Exercise data:
Start of Block

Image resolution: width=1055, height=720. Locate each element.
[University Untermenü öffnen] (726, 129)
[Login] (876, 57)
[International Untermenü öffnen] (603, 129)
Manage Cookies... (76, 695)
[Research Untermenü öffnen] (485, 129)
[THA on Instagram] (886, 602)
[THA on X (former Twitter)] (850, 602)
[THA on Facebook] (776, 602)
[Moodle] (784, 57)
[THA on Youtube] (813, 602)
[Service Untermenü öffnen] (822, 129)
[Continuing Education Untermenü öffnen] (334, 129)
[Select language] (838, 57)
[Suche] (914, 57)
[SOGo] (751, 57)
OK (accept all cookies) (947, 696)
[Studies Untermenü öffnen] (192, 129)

End of Block
Start of Block

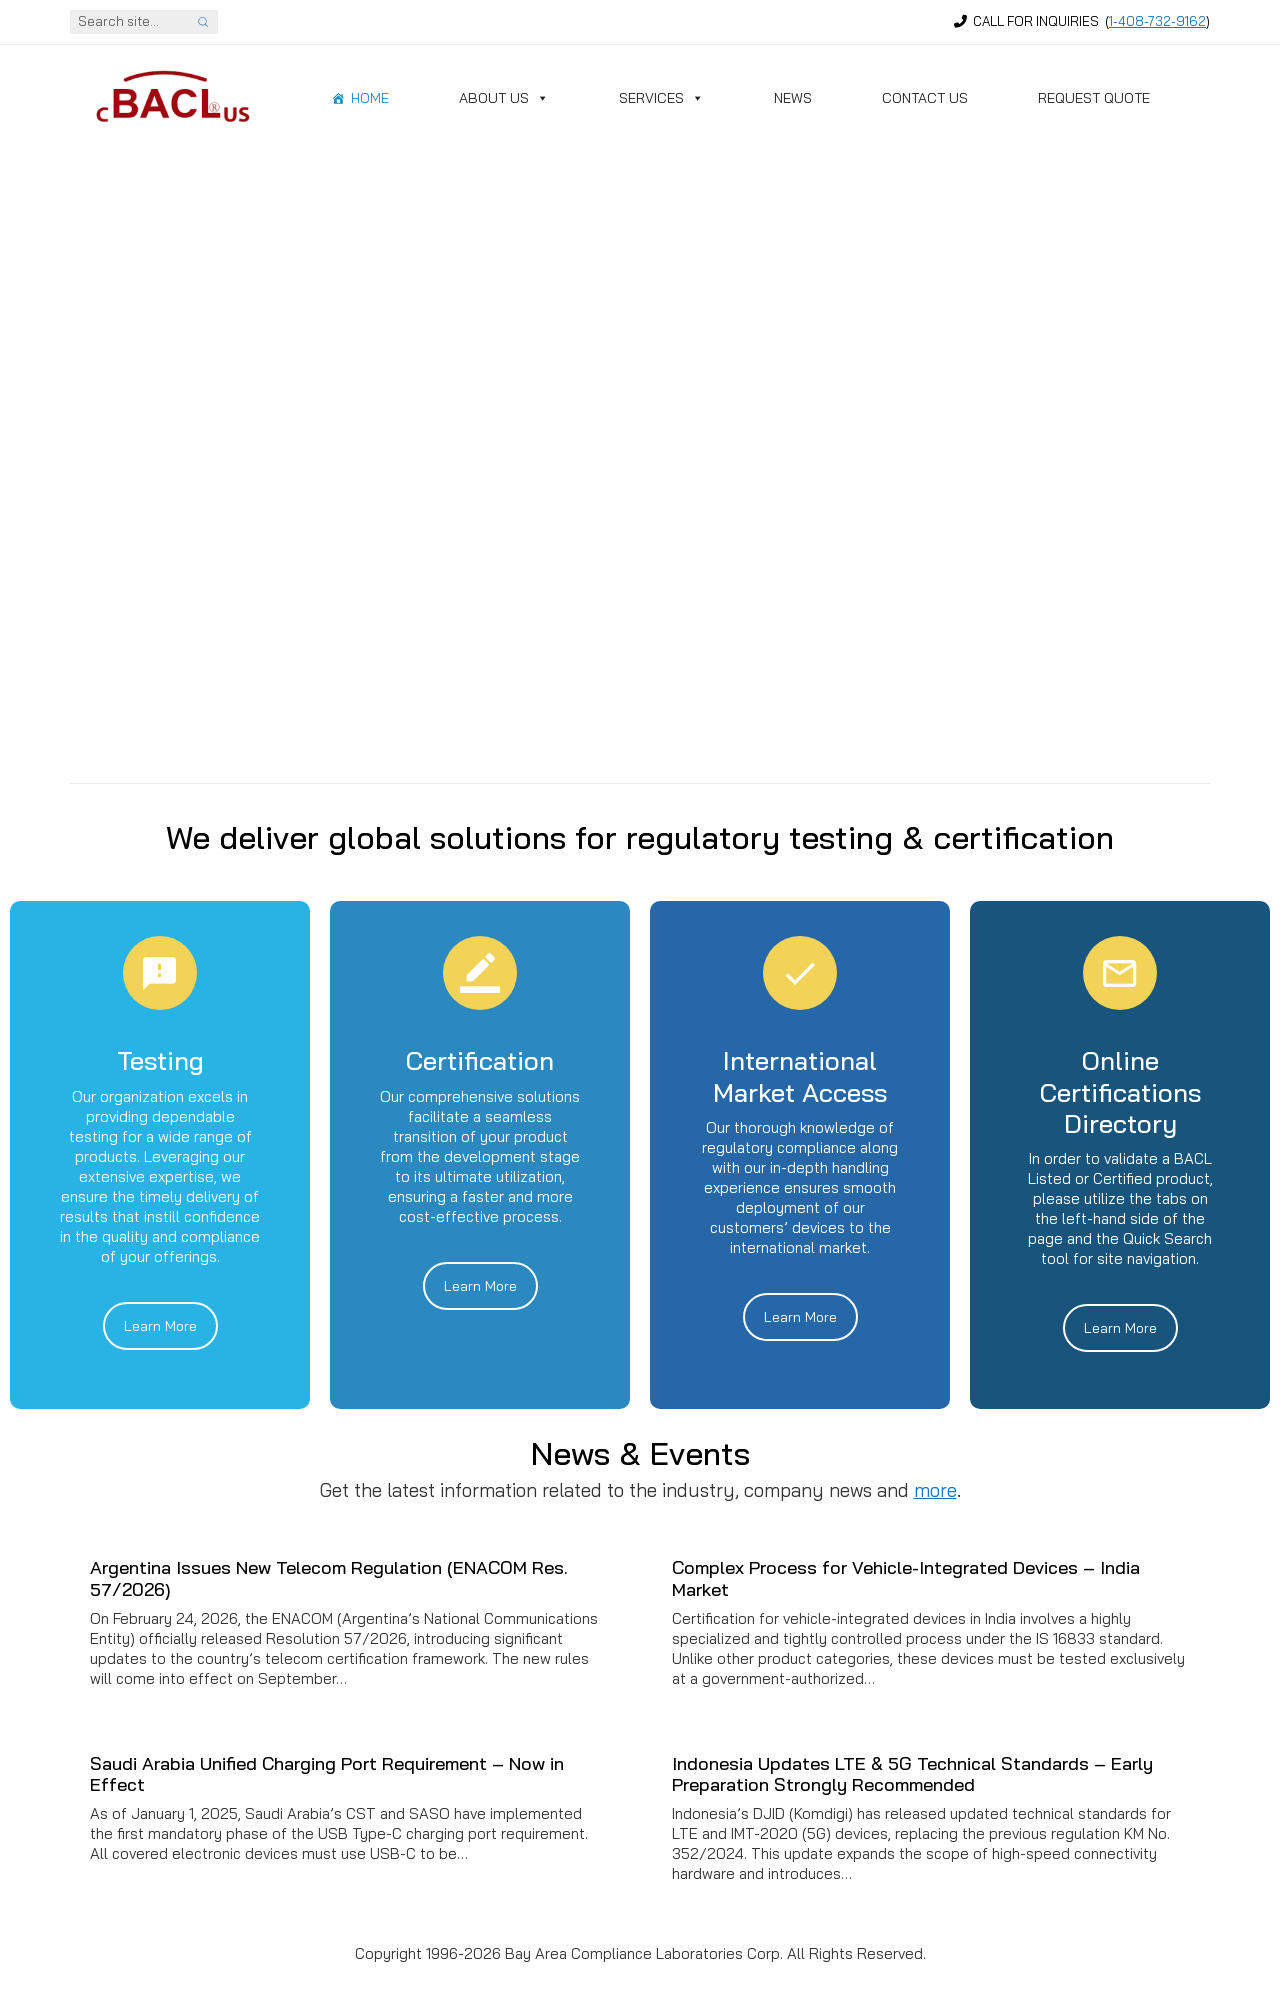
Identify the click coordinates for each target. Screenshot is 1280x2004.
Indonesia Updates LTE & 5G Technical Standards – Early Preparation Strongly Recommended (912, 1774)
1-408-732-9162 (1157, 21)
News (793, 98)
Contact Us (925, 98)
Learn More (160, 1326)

End of Block

Task directions:
Set down, exactly as they stand above, the lines starting with the line with "Image resolution: width=1055, height=720." and going on through the line with "[Select language] (838, 57)", and no others.

Written reply:
Image resolution: width=1055, height=720. Locate each element.
[University Untermenü öffnen] (726, 129)
[Login] (876, 57)
[International Untermenü öffnen] (603, 129)
Manage Cookies... (76, 695)
[Research Untermenü öffnen] (485, 129)
[THA on Instagram] (886, 602)
[THA on X (former Twitter)] (850, 602)
[THA on Facebook] (776, 602)
[Moodle] (784, 57)
[THA on Youtube] (813, 602)
[Service Untermenü öffnen] (822, 129)
[Continuing Education Untermenü öffnen] (334, 129)
[Select language] (838, 57)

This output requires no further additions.